A love anticipated
February 11, 2016
Jared Ramirez didn’t expect to meet the girl who would change his life when he logged into an online chat room and he didn’t expect cancer to be the reason they might never meet.
Sharing the same type of cancer, papillary carcinoma, with the main character in the movie “The Fault in Our Stars” was the best way she could describe what she was going through to her friends, said Becca Furbeck, Ramirez’s current girlfriend.
The movie was being advertised at the same time she was preparing for surgery. She became the real-life Hazel Grace Lancaster, battling cancer and falling in love with the man who was by her side through it all.
“I was not so scared of ‘what if I die,’ said Furbeck, junior in food science. “It was what if I die and never get to meet him [Jared].”
When the couple first met online four years ago, Ramirez, now a sophomore in elementary education at Iowa State, was weeks away from dropping out of high school and was overcoming depression. While seeking someone to talk to and call a friend, he found Furbeck on the other end of the Omegle chat room, looking for the same connection.

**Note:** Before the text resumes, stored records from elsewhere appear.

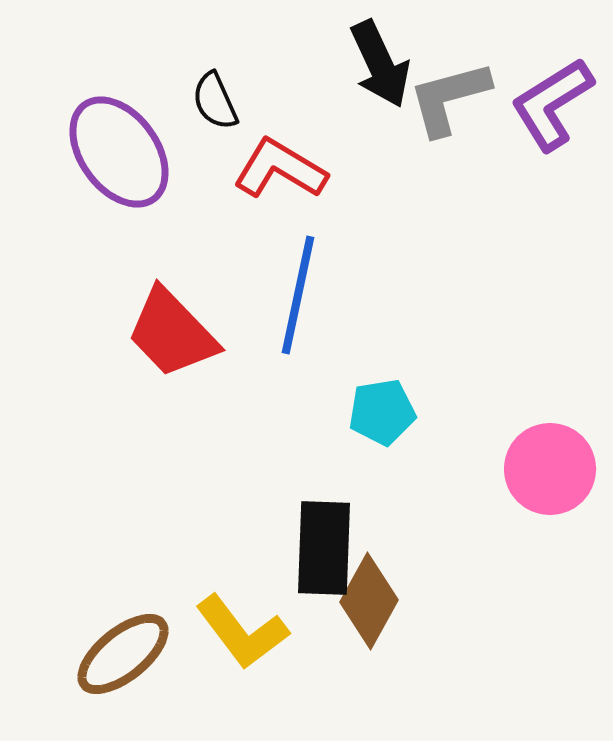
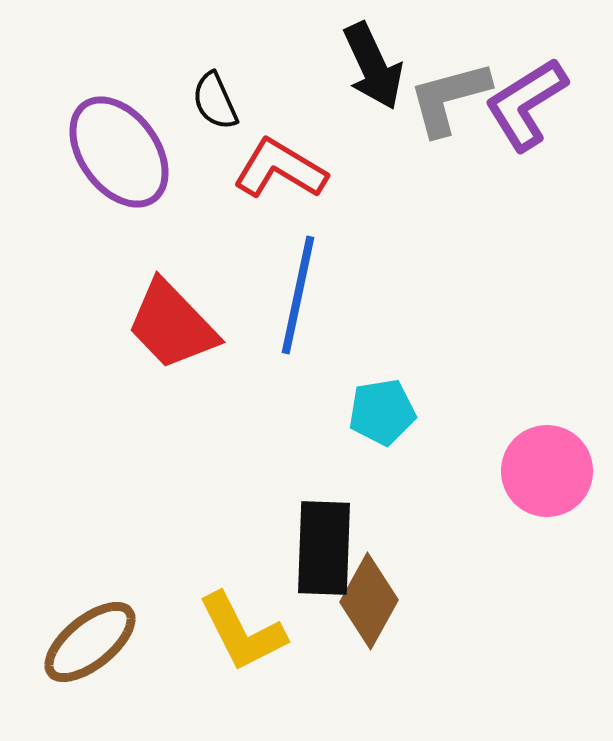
black arrow: moved 7 px left, 2 px down
purple L-shape: moved 26 px left
red trapezoid: moved 8 px up
pink circle: moved 3 px left, 2 px down
yellow L-shape: rotated 10 degrees clockwise
brown ellipse: moved 33 px left, 12 px up
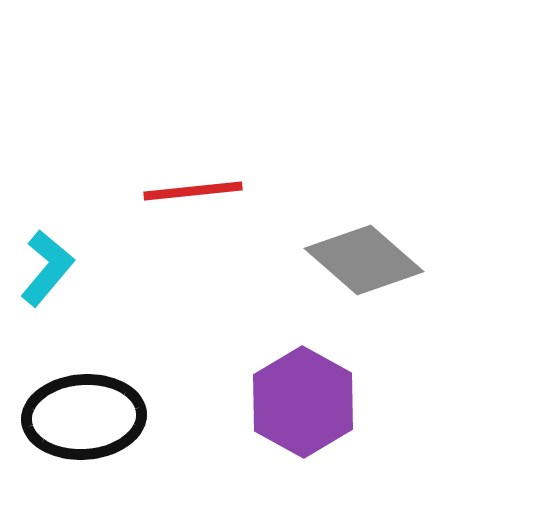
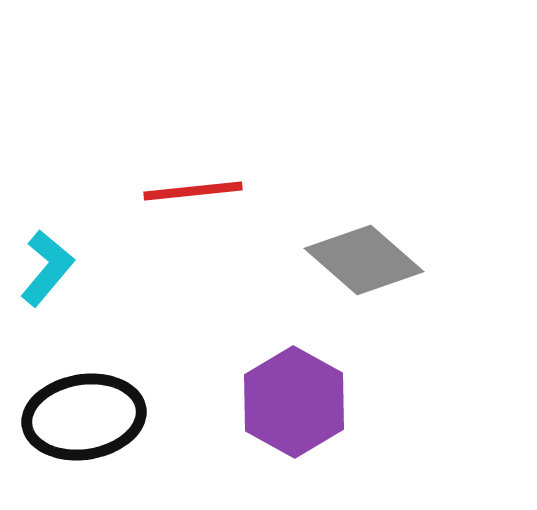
purple hexagon: moved 9 px left
black ellipse: rotated 5 degrees counterclockwise
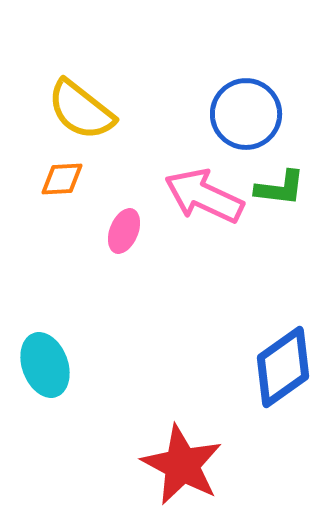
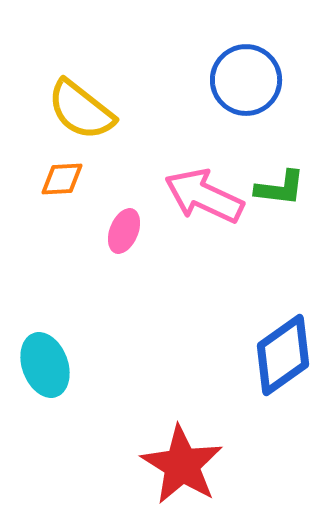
blue circle: moved 34 px up
blue diamond: moved 12 px up
red star: rotated 4 degrees clockwise
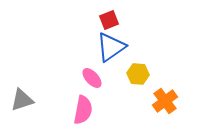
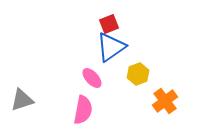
red square: moved 4 px down
yellow hexagon: rotated 25 degrees counterclockwise
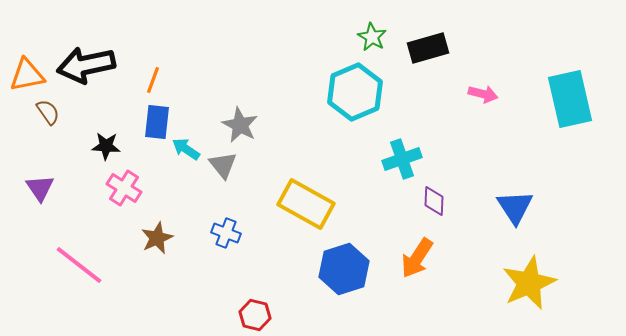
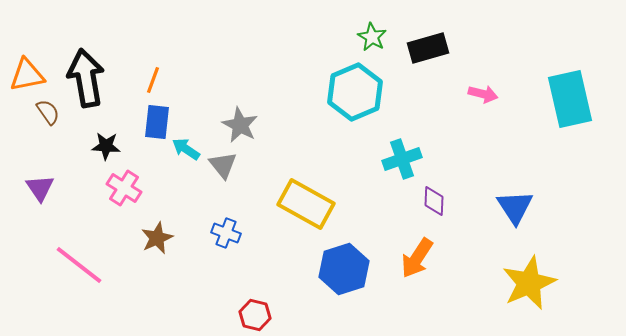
black arrow: moved 13 px down; rotated 92 degrees clockwise
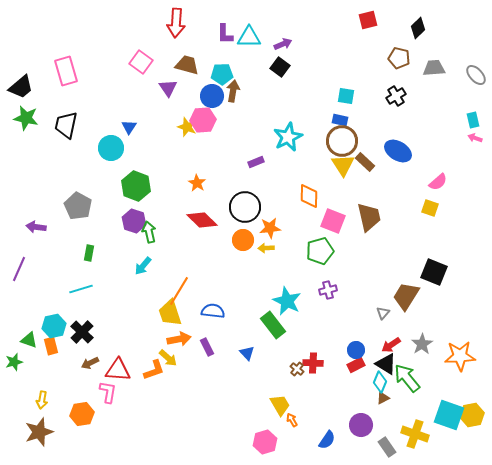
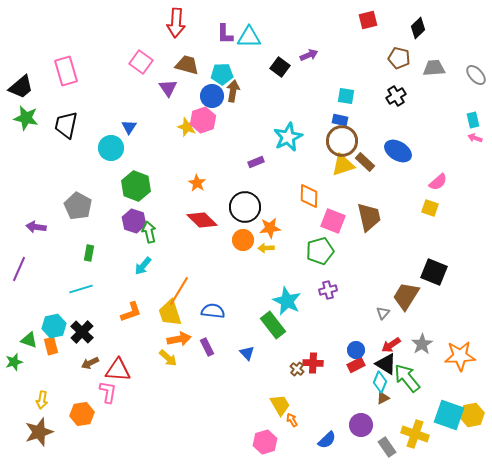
purple arrow at (283, 44): moved 26 px right, 11 px down
pink hexagon at (203, 120): rotated 15 degrees counterclockwise
yellow triangle at (343, 165): rotated 45 degrees clockwise
orange L-shape at (154, 370): moved 23 px left, 58 px up
blue semicircle at (327, 440): rotated 12 degrees clockwise
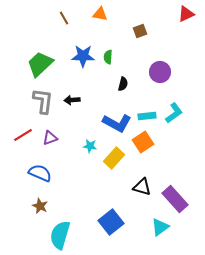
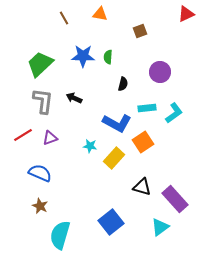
black arrow: moved 2 px right, 2 px up; rotated 28 degrees clockwise
cyan rectangle: moved 8 px up
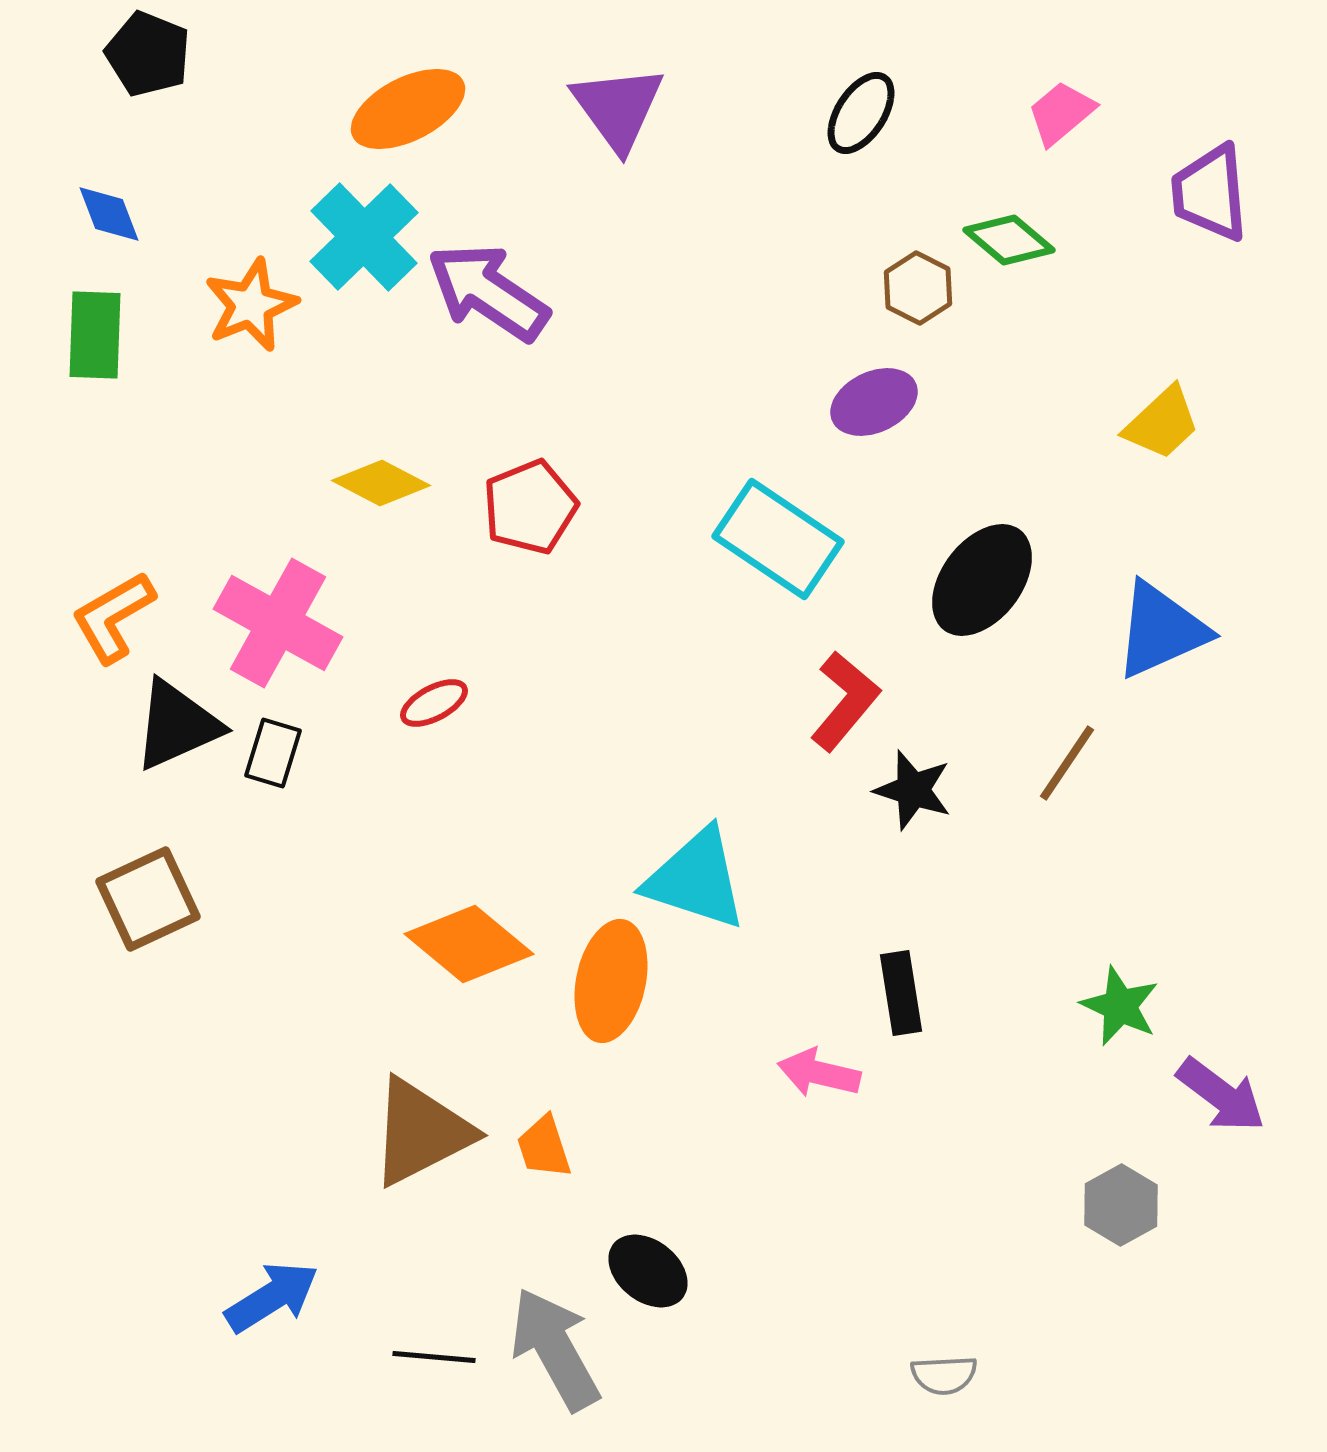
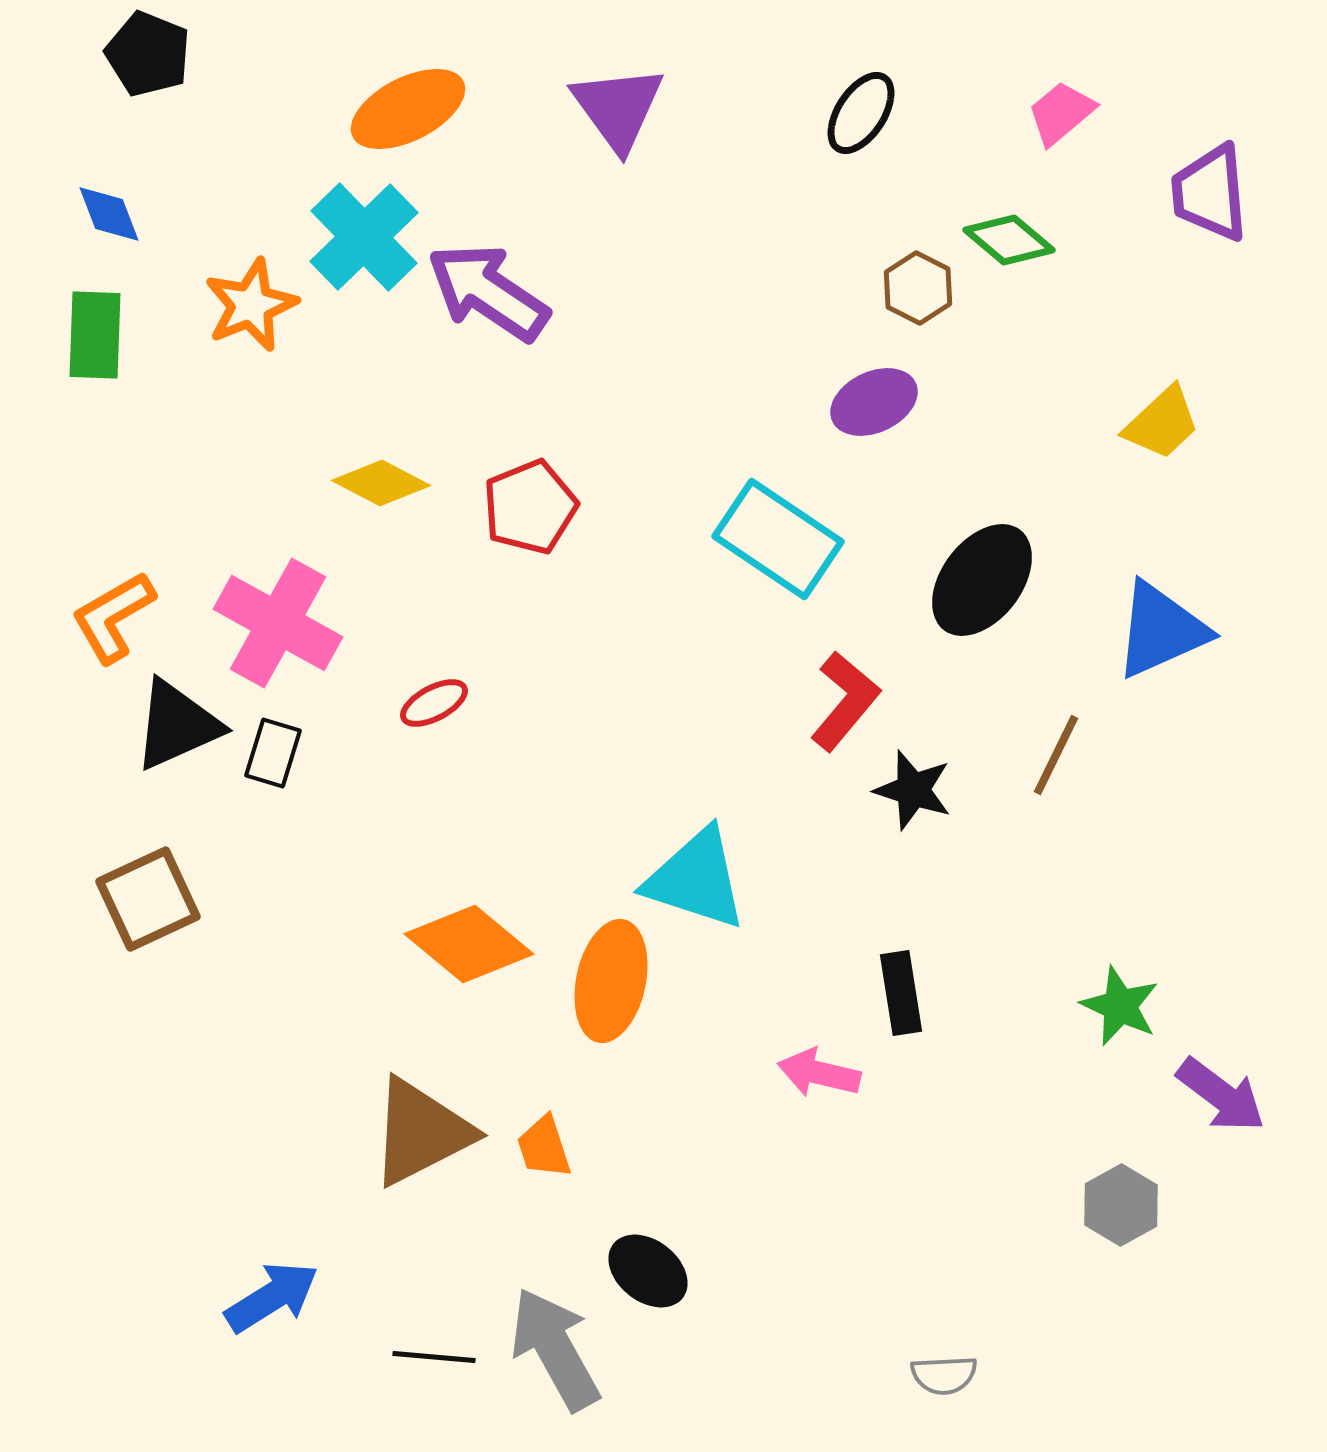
brown line at (1067, 763): moved 11 px left, 8 px up; rotated 8 degrees counterclockwise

Omegle is an online chat site that offers text or video chat with anyone around the world. After chatting for three hours and adding each other on Facebook, they started to exchange text messages, which led to numerous Skype dates, Ramirez said.
Their feelings grew stronger each day, and they eventually decided it was more than friendship.
“I don’t think I’d be here without her,” Ramirez said. “Not even here, I don’t think I’d be around. My life was headed down a very bad path. I don’t think I would have done anything with my life, let alone have one.”
They kept their connection a secret for most of their relationship because they feared their parents wouldn’t approve, Furbeck, from Illinois, said. She convinced Ramirez, originally from New York, to get his GED so they could go to Iowa State together because it was the only way they could finally meet.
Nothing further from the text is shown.